Skip to content
Data Manipulation with dplyr
  • AI Chat
  • Code
  • Report
  • Data Manipulation with dplyr

    Run the hidden code cell below to import the data used in this course.

    # Load the Tidyverse
    library(tidyverse)
    
    # Load the course datasets
    babynames <- read_rds("datasets/babynames.rds")
    counties <- read_rds("datasets/counties.rds")

    Dplyr Data Manipulation Notes

    Can be installed on its own, or with the entire Tidyverse package (see code below)

    Chapter 1 Verbs

    1. select() - can pair down the number of variables in the dataset (code below)
    2. filter() - filter observations based on logical operators
    3. arrange() - sorts data based on one or more variables (defaults to ascending - see below)
    4. mutate() - add new variables or change existing variables

    glimpse() function

    • used to view the first few values from each variable, along with the data type (useful)
    # Loading in dplyr package only
    install.packages("dplyr")
    
    # Loading in tidyverse package
    install.packages("tidyverse")
    
    # Using select() to pair down the number of variables in the dataset 
    counties %>%
    	select(state, county, population, unemployment)
    
    # Can assign to a new variable and print it
    counties_selected <- counties %>%
    	select(state, county, population, unemployment)
    
    # Using arrange to sort data based on one or more variables
    counties_selected %>%
    	arrange(population)
    
    # Have to specify if you want to arrange in descending order
    counties_selected %>%
    	arrange(desc(population))
    
    # filter for counties with unemployment less than 6% in the state of NY, arranged by descending pop
    counties_selected %>%
    	arrange(desc(population)) %>%
    	filter(state == "New York",
              unemployment < 6)
    
    # Use mutate to transform percent unemployment rate to the total number of unemployed in the pop and save it as a new variable
    counties_selected %>%
    	mutate(unemployed_population = population * unemployment / 100)
    
    # Which counties have the highest number of unemployed people?
    counties_selected %>%
    	mutate(unemployed_population = population * unemployment / 100)
    	arrange(desc(unemployed_population))

    Count Verb

    • One way to aggregate data to find out the NUMBER OF OBSERVATIONS Generic use of the verb results in a 1x1 table called "n" that tells us the number of observations (see code below)

    Counting a specific variable

    counties %>% count(state) will give you the number of counties in each state.

    Counting and sorting

    • Allows us to aggregate data and sort by it counties %>% count(state, sort = TRUE) will give you the number of counties in each state sorted from most common observations to least.

    Weighting your counts

    Counting citizens by state

    • You can weigh your count by particular variables rather than finding the number of counties.
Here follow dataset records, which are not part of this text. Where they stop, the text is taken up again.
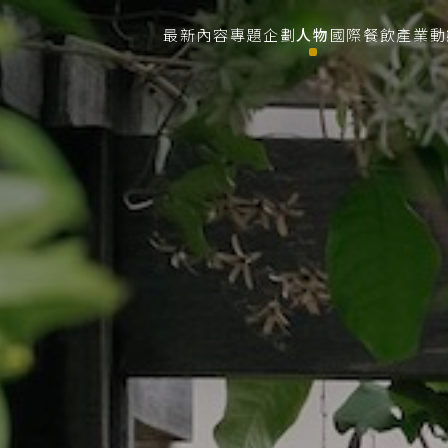
最新內容
專題企劃
人物
國際餐飲
產業動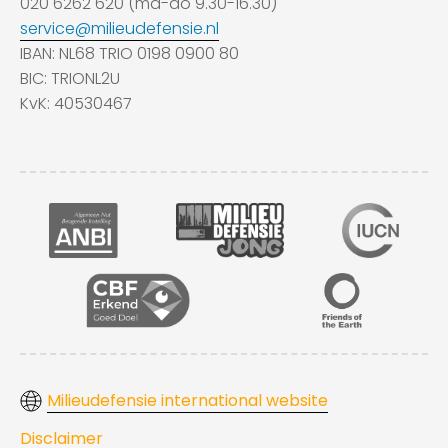
020 6262 620 (ma-do 9.30-16.30)
service@milieudefensie.nl
IBAN: NL68 TRIO 0198 0900 80
BIC: TRIONL2U
KvK: 40530467
Milieudefensie international website
Disclaimer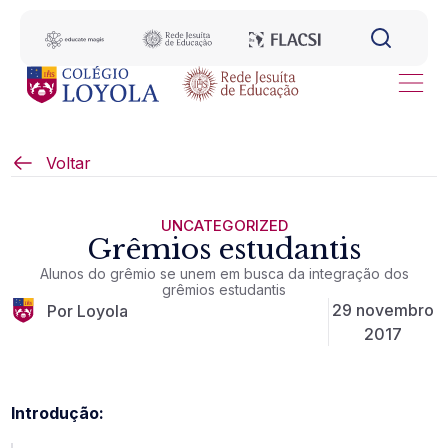
Voltar
UNCATEGORIZED
Grêmios estudantis
Alunos do grêmio se unem em busca da integração dos
grêmios estudantis
29 novembro
Por Loyola
2017
Introdução: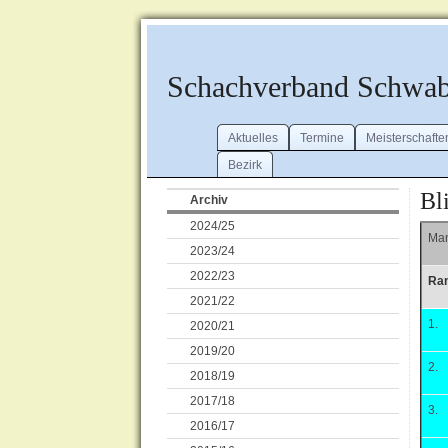
Schachverband Schwa
Aktuelles
Termine
Meisterschafte
Bezirk
Bl
Archiv
2024/25
Man
2023/24
2022/23
Ra
2021/22
1.
2020/21
2019/20
2.
2018/19
2017/18
3.
2016/17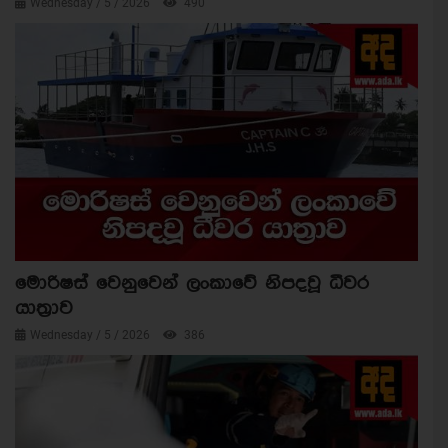
Wednesday / 5 / 2026
490
මොරිෂස් වෙනුවෙන් ලංකාවේ නිපදවූ ධීවර
යාත්‍රාව
Wednesday / 5 / 2026
386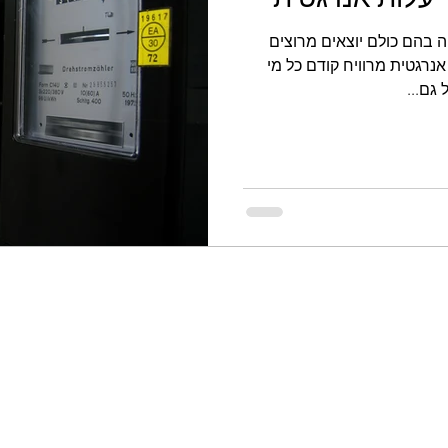
ה בהם כולם יוצאים מרוצים
אנרגטית מרוויח קודם כל מי
גם...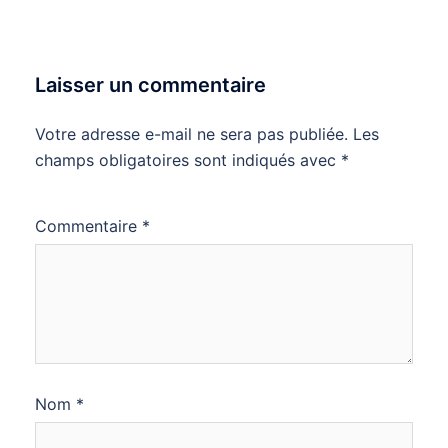
Laisser un commentaire
Votre adresse e-mail ne sera pas publiée.
Les
champs obligatoires sont indiqués avec
*
Commentaire
*
Nom
*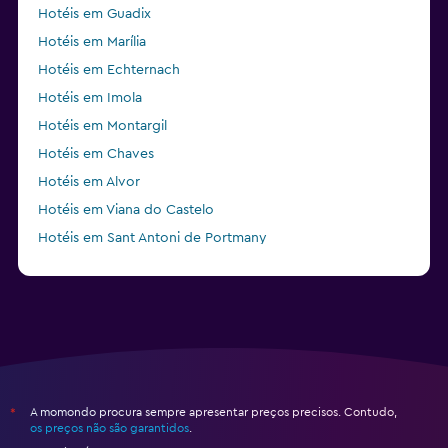
Hotéis em Guadix
Hotéis em Marília
Hotéis em Echternach
Hotéis em Imola
Hotéis em Montargil
Hotéis em Chaves
Hotéis em Alvor
Hotéis em Viana do Castelo
Hotéis em Sant Antoni de Portmany
Hotéis em Patras
A momondo procura sempre apresentar preços precisos. Contudo,
*
os preços não são garantidos
.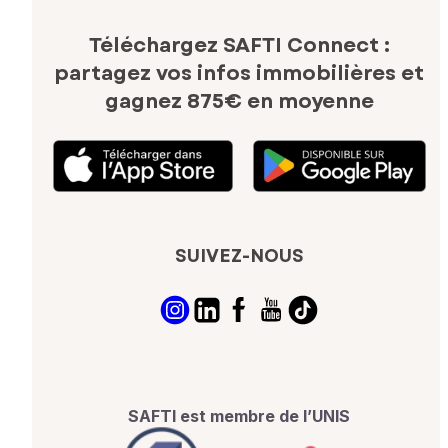
Téléchargez SAFTI Connect :
partagez vos infos immobilières
et
gagnez 875€ en moyenne
SUIVEZ-NOUS
SAFTI est membre de l’UNIS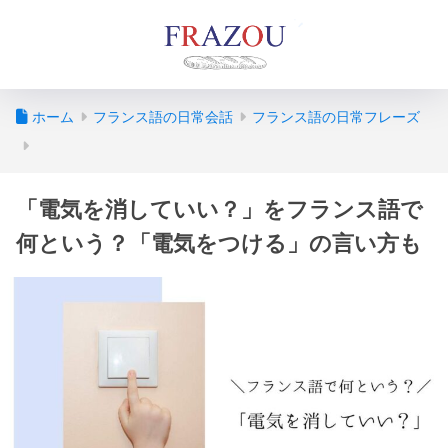
ホーム
フランス語の日常会話
フランス語の日常フレーズ
「電気を消していい？」をフランス語で
何という？「電気をつける」の言い方も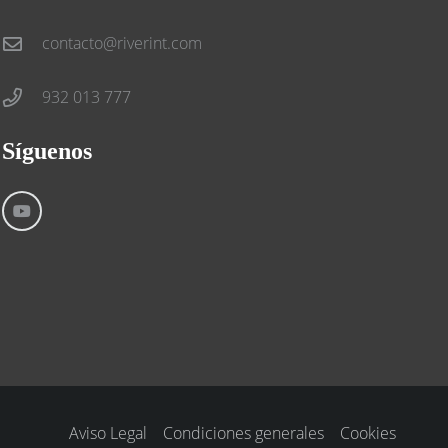
contacto@riverint.com
932 013 777
Síguenos
Aviso Legal
Condiciones generales
Cookies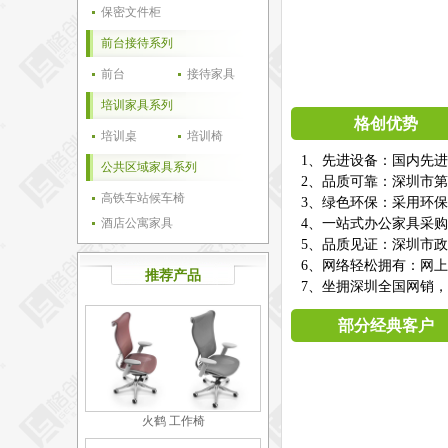
保密文件柜
前台接待系列
前台
接待家具
培训家具系列
格创优势
培训桌
培训椅
1、先进设备：国内先
公共区域家具系列
2、品质可靠：深圳市第
高铁车站候车椅
3、绿色环保：采用环
酒店公寓家具
4、一站式办公家具采
5、品质见证：深圳市
6、网络轻松拥有：网
推荐产品
7、坐拥深圳全国网销，
部分经典客户
火鹤 工作椅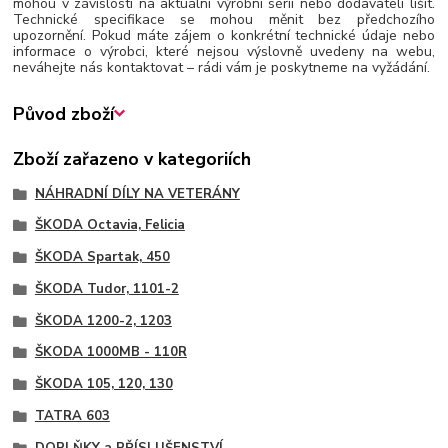
mohou v závislosti na aktuální výrobní sérii nebo dodavateli lišit.
Technické specifikace se mohou měnit bez předchozího
upozornění. Pokud máte zájem o konkrétní technické údaje nebo
informace o výrobci, které nejsou výslovně uvedeny na webu,
neváhejte nás kontaktovat – rádi vám je poskytneme na vyžádání.
Původ zboží
Zboží zařazeno v kategoriích
NÁHRADNÍ DÍLY NA VETERÁNY
ŠKODA Octavia, Felicia
ŠKODA Spartak, 450
ŠKODA Tudor, 1101-2
ŠKODA 1200-2, 1203
ŠKODA 1000MB - 110R
ŠKODA 105, 120, 130
TATRA 603
DOPLŇKY a PŘÍSLUŠENSTVÍ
In this case, you'll find the number of citizens in each state.
    # Count verb
    counties %>%
    	count()
    
    # Counting a specific variable
    counties %>%
    	count(state)
    
    # Counting and sorting
    counties %>%
    	count(state, sort = TRUE)
    
    # Adding weight
    counties %>%
    	count(state, wt = population, sort = TRUE)
    
    # Add weight - example: find the number of citizens in each state
    counties %>%
    	count(state, wt = citizens, sort = TRUE)
    
    # Nestle count, mutate, sort, weight...
    counties_selected %>%
    	mutate(population_walk = walk * population / 100) %>%
      	count(state, wt = population_walk, sort = TRUE)  

    Summarize verb

    Takes many observations and turns them into one observation

    Can combine summary functions and create multiple variables in a single line

    # Summarize
    summarize(total_population = sum(population))
    
    # Combining summaries
    counties %>%
    	group_by(state) %>%
    	summarize(total_pop = sum(population),
                 average_unemployment = mean(unemployment))
    
    # Arrange the results
    counties %>%
    	group_by(state) %>%
    	summarize(total_pop = sum(population),
                 average_unemployment = mean(unemployment))
    	arrange(desc(average_unemployment))
    
    # Group by multiple columns at onces - results in 1 column for each combination of state & metro
    counties %>%
    	group_by(state, metro) %>%
    	summarize(total_pop = sum(population),
                 average_unemployment = mean(unemployment))
    	arrange(desc(average_unemployment))
    
    # Can add ungroup() to remove a grouping that was added
    

    Selecting Data

    Can add "helpers" when selecting data...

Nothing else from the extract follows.